The registered manager told us that staff would obtain consent from people before providing them with care and support.

We spoke with the relatives of two people who used the service as people who used the service were able to verbalise their needs. One person told us "I would not say the care is great but it is good. We get on with the staff and my relative is happy." Another persons relative said "The actual support staff are very good, most have been there for a significant period of time. They do a wonderful job."

We spoke with two members of staff who told us that they worked with social workers, people's family members, psychiatrists and psychologists to meet people's needs

The provider had a recruitment and selection procedure in place which provided clear direction on all aspects of the recruitment process.

Arrangements were in place for responding to complaints. One person said that they had made complaints about the service and these had been dealt with.

Inspection carried out on 30 April 2012

During a routine inspection

People who use the service and relatives made positive comments about the service in the quality questionnaires that the service sent to them. We did not speak directly to them.

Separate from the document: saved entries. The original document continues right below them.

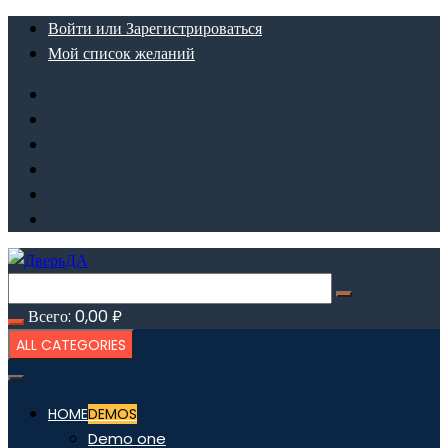
Перейти
Войти или Зарегистрироваться
к
Мой список желаний
содержимому
Всего:
0,00
₽
ALL CATEGORIES
HOME
DEMOS
Demo one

Carers and families are involved in daily decision-making about care provided and feel respected. They said staff were generally approachable, listen to their views, act on them and treat them with respect.

Some commented that the management are in regular contact, sometimes visit them, always ask them what they need and they feel they are getting the service they want. They said it was regularly reviewed, updated and delivered on time.

They found staff friendly, competent and prepared to adapt their working methods to provide a good level quality of service.

They are also aware of how to make a complaint and who to.